In their study, Clegg et al., assessed in a single trial the impact of dapagliflozin compared with other SGLT2-i on cardiovascular and renal outcomes, in a population spread across multiple regions and with varying cardiovascular risk. This study became necessary, given the numerous discrepancies among previous trial outcomes. Following observational real-world evidence analyses (Comparative Effectiveness of Cardiovascular Outcomes in New Users of SGLT-2 Inhibitors [CVD-REAL], Empagliflozin – Cardiovascular Outcome Event Trial in Type 2 Diabetes Mellitus Patients [EMPA-REG OUTCOME]), (Canagliflozin Cardiovascular Assessment Study [CANVAS]/CANVAS-Renal [R]), Evidence for Cardiovascular Outcomes With Sodium Glucose Cotransporter 2 Inhibitors in the Real World [EASEL] and the Birmingham study in The Health Improvement Network [THIN] cohort), there had been several questions about whether the benefits seen are drug-specific or an SGLT2-i class effect.

As specified in the EXSCEL protocol, a three-point MACE of cardiovascular death, nonfatal myocardial infarction, or nonfatal stroke were examined for the adjudicated first EXSCEL primary endpoint; the first adjudicated ACM as a prespecified EXSCEL secondary endpoint time and a change over time in the local site-reported eGFR calculated using the MDRD equation. Also, exploratory time-to-event analyses were performed for peripheral artery disease, hospitalization for heart failure, cardiovascular death, nonfatal myocardial infarction, nonfatal stroke, and diabetic eye complications.

Consistent with empagliflozin and canagliflozin in their CVOTs, there was an overall significant reduction in albuminuria and improvement in eGFR slope with both SGLT2-i and dapagliflozin treatment which supports a similar renal benefit for dapagliflozin as shown for other medicines in the SGLT2-i class.

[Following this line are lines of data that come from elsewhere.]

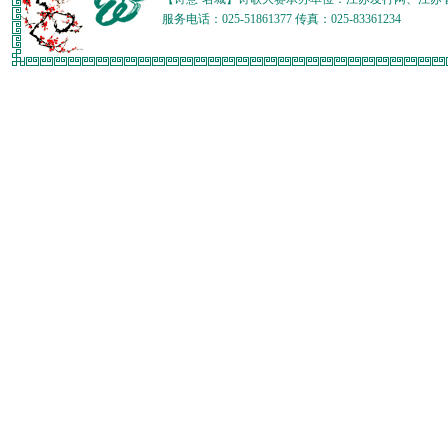
服务电话：025-51861377 传真：025-83361234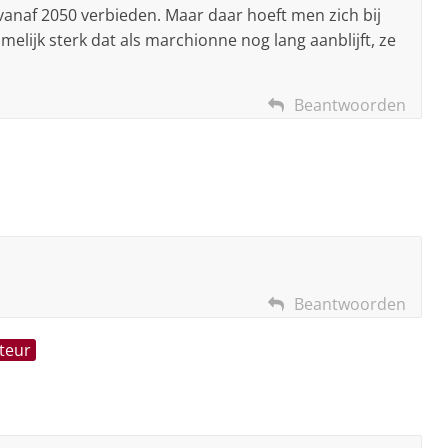
vanaf 2050 verbieden. Maar daar hoeft men zich bij
amelijk sterk dat als marchionne nog lang aanblijft, ze
Beantwoorden
Beantwoorden
teur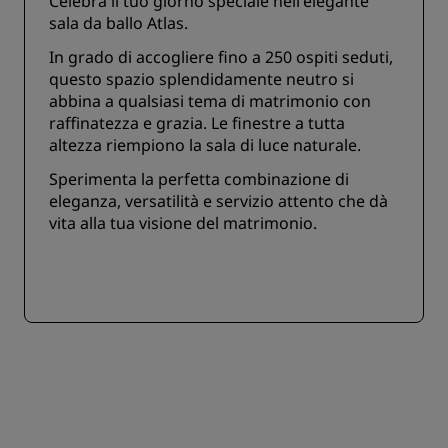
Celebra il tuo giorno speciale nell'elegante
sala da ballo Atlas.
In grado di accogliere fino a 250 ospiti seduti,
questo spazio splendidamente neutro si
abbina a qualsiasi tema di matrimonio con
raffinatezza e grazia. Le finestre a tutta
altezza riempiono la sala di luce naturale.
Sperimenta la perfetta combinazione di
eleganza, versatilità e servizio attento che dà
vita alla tua visione del matrimonio.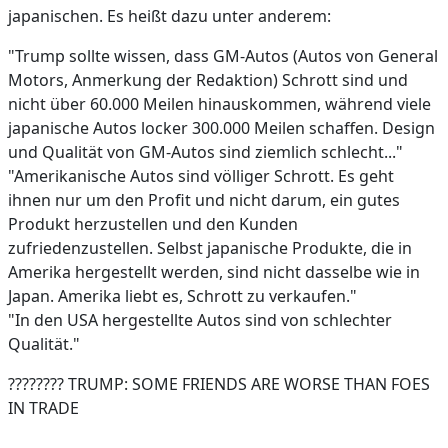
japanischen. Es heißt dazu unter anderem:
"Trump sollte wissen, dass GM-Autos (Autos von General
Motors, Anmerkung der Redaktion) Schrott sind und
nicht über 60.000 Meilen hinauskommen, während viele
japanische Autos locker 300.000 Meilen schaffen. Design
und Qualität von GM-Autos sind ziemlich schlecht..."
"Amerikanische Autos sind völliger Schrott. Es geht
ihnen nur um den Profit und nicht darum, ein gutes
Produkt herzustellen und den Kunden
zufriedenzustellen. Selbst japanische Produkte, die in
Amerika hergestellt werden, sind nicht dasselbe wie in
Japan. Amerika liebt es, Schrott zu verkaufen."
"In den USA hergestellte Autos sind von schlechter
Qualität."
???????? TRUMP: SOME FRIENDS ARE WORSE THAN FOES
IN TRADE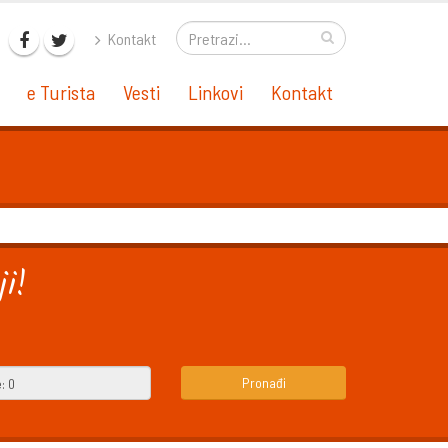
Kontakt
e Turista
Vesti
Linkovi
Kontakt
i!
Pronađi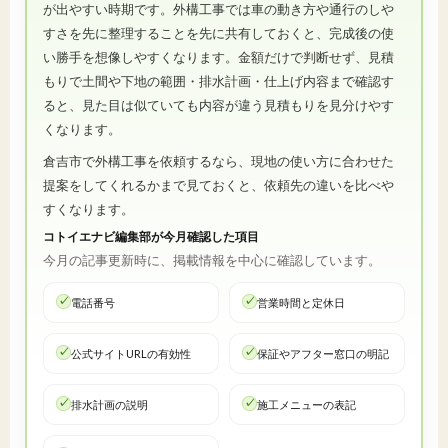
が出やすい時期です。外構工事では車の動き方や通行のしや
すさを先に整理することを先に共有しておくと、完成後の使
い勝手を想像しやすくなります。金額だけで判断せず、見積
もりで土間や下地の範囲・排水計画・仕上げ内容まで確認す
ると、見た目は似ていても内容が違う見積もりを見分けやす
くなります。
倉吉市で外構工事を依頼するなら、現地の使い方に合わせた
提案をしてくれるかまで見ておくと、依頼先の違いを比べや
すくなります。
コトイエナビ編集部が今月確認した項目
今月の記事更新時に、掲載情報を中心に確認しています。
電話番号
営業時間と定休日
公式サイトURLの有効性
保証やアフター窓口の明記
排水計画の説明
施工メニューの表記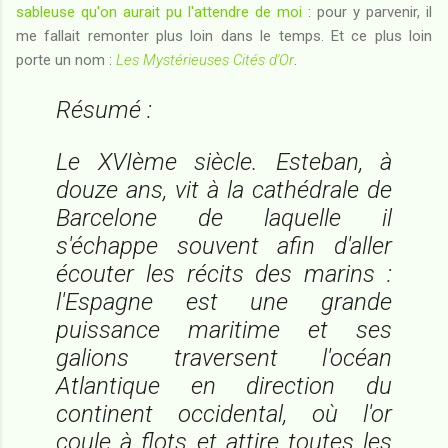
sableuse qu'on aurait pu l'attendre de moi
: pour y parvenir, il
me fallait remonter plus loin dans le temps. Et ce plus loin
porte un nom :
Les Mystérieuses Cités d'Or
.
Résumé :
Le XVIème siècle. Esteban, à
douze ans, vit à la cathédrale de
Barcelone de laquelle il
s'échappe souvent afin d'aller
écouter les récits des marins :
l'Espagne est une grande
puissance maritime et ses
galions traversent l'océan
Atlantique en direction du
continent occidental, où l'or
coule à flots et attire toutes les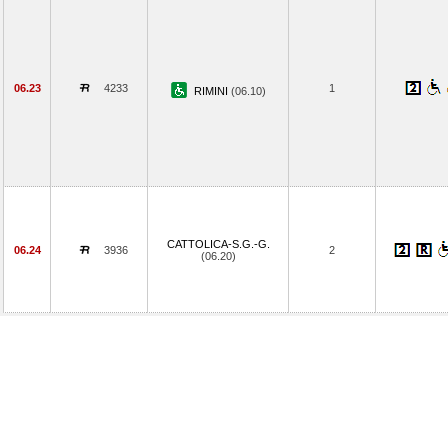
06.23
4233
1
RIMINI
(06.10)
CATTOLICA-S.G.-G.
06.24
3936
2
(06.20)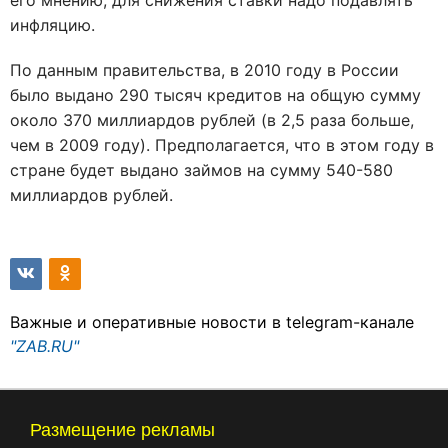
его мнению, для снижения ставки надо подавлять
инфляцию.
По данным правительства, в 2010 году в России
было выдано 290 тысяч кредитов на общую сумму
около 370 миллиардов рублей (в 2,5 раза больше,
чем в 2009 году). Предполагается, что в этом году в
стране будет выдано займов на сумму 540-580
миллиардов рублей.
Важные и оперативные новости в telegram-канале
"ZAB.RU"
Размещение рекламы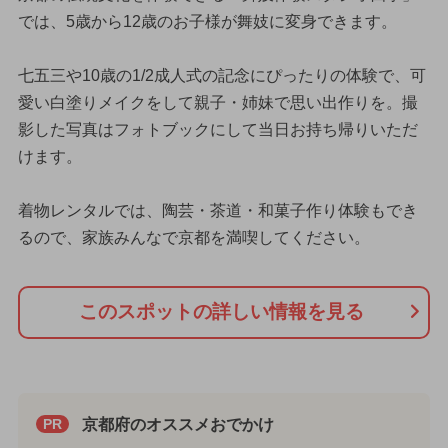
では、5歳から12歳のお子様が舞妓に変身できます。
七五三や10歳の1/2成人式の記念にぴったりの体験で、可
愛い白塗りメイクをして親子・姉妹で思い出作りを。撮
影した写真はフォトブックにして当日お持ち帰りいただ
けます。
着物レンタルでは、陶芸・茶道・和菓子作り体験もでき
るので、家族みんなで京都を満喫してください。
このスポットの詳しい情報を見る
京都府のオススメおでかけ
PR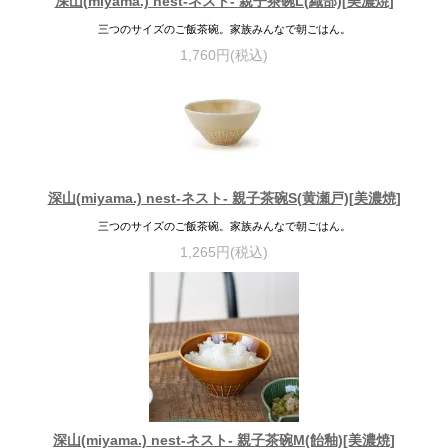
深山(miyama.) nest-ネスト- 親子茶碗L(織部)[美濃焼]
三つのサイズのご飯茶碗。家族みんなで朝ごはん。
1,760円(税込)
深山(miyama.) nest-ネスト- 親子茶碗S(黄瀬戸)[美濃焼]
三つのサイズのご飯茶碗。家族みんなで朝ごはん。
1,265円(税込)
深山(miyama.) nest-ネスト- 親子茶碗M(飴釉)[美濃焼]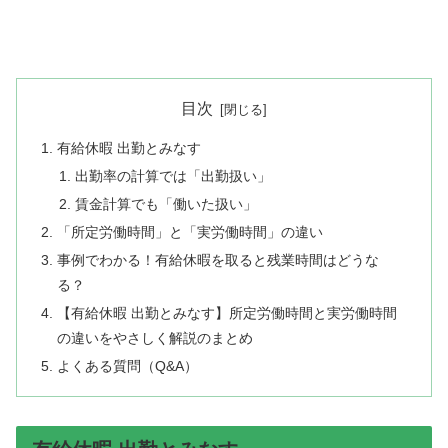
目次
有給休暇 出勤とみなす
出勤率の計算では「出勤扱い」
賃金計算でも「働いた扱い」
「所定労働時間」と「実労働時間」の違い
事例でわかる！有給休暇を取ると残業時間はどうな
る？
【有給休暇 出勤とみなす】所定労働時間と実労働時間
の違いをやさしく解説のまとめ
よくある質問（Q&A）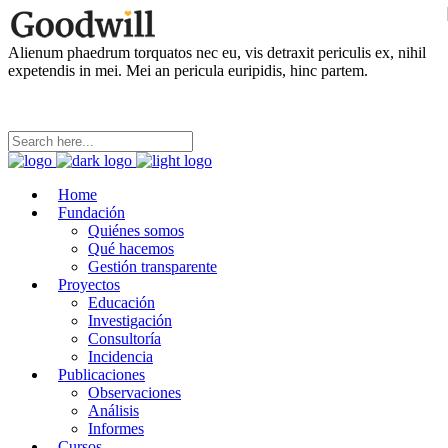
Alienum phaedrum torquatos nec eu, vis detraxit periculis ex, nihil
expetendis in mei. Mei an pericula euripidis, hinc partem.
Home
Fundación
Quiénes somos
Qué hacemos
Gestión transparente
Proyectos
Educación
Investigación
Consultoría
Incidencia
Publicaciones
Observaciones
Análisis
Informes
Cursos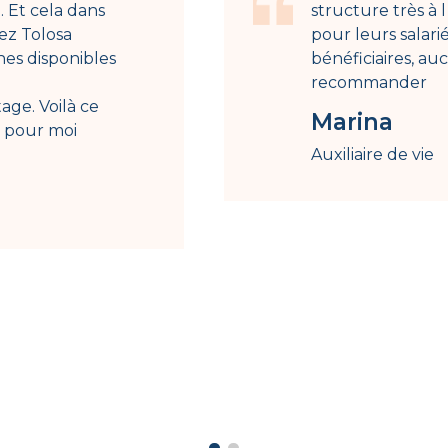
. Et cela dans
structure très à
hez Tolosa
pour leurs salari
nnes disponibles
bénéficiaires, au
recommander
age. Voilà ce
Marina
s pour moi
Auxiliaire de vie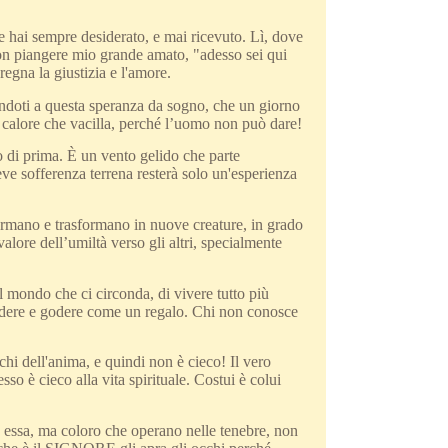
che hai sempre desiderato, e mai ricevuto. Lì, dove
“non piangere mio grande amato, "adesso sei qui
egna la giustizia e l'amore.
andoti a questa speranza da sogno, che un giorno
 calore che vacilla, perché l’uomo non può dare!
o di prima. È un vento gelido che parte
ve sofferenza terrena resterà solo un'esperienza
 formano e trasformano in nuove creature, in grado
lore dell’umiltà verso gli altri, specialmente
 mondo che ci circonda, di vivere tutto più
 vedere e godere come un regalo. Chi non conosce
hi dell'anima, e quindi non è cieco! Il vero
so è cieco alla vita spirituale. Costui è colui
 essa, ma coloro che operano nelle tenebre, non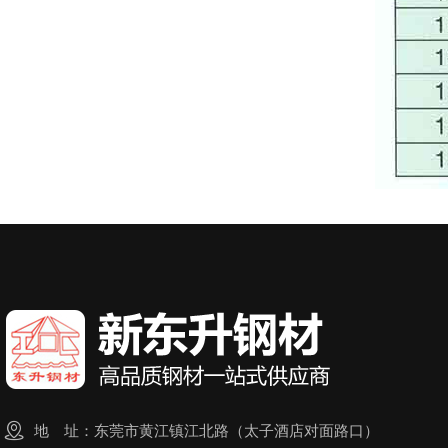

地 址：东莞市黄江镇江北路（太子酒店对面路口）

Also, the treatment effects of dapagliflozin on MACE, ACM, and eGFR were again numerically consistent with the SGLT2-i analysis. These results are supportive of consistency across SGLT2 Inhibitors class in the reduction of cardiovascular risk and improved estimated glomerular filtration rate to be a class-effect.

Practice Pearls:

  •  Having the same mechanism of action of reduction in renal capacity for glucose reabsorption, all SGLT2 inhibitors lead to reductions in blood glucose concentrations, with a modest natriuretic effect, conferring some cardiovascular benefits and protective effects on the kidney.
  •  The uniqueness of the mechanism of action of SGLT2 inhibitors, being independent of β-cell function and insulin secretion, makes SGLT2 inhibitors useful for patients with longstanding diabetes.
  •  In general, SGLT2 inhibitors play a very important role in the management of T2DM. Their pleiotropic effects can potentially produce benefits beyond blood glucose control and therefore require future clinical trials on different mechanisms of actions of SGLT2 inhibitors in patients with T2DM.

Reference for “Cardiovascular and Renal Benefits of SGLT2 Inhibitors”:
Clegg, Heerspink., et al. “Reduction of Cardiovascular Risk and Improved Estimated Glomerular Filtration Rate by SGLT2 Inhibitors, Including Dapagliflozin, Is Consistent Across the Class: An Analysis of the Placebo Arm of EXSCEL’’ Diabetes Care 2019 Feb; 42(2): 318-326.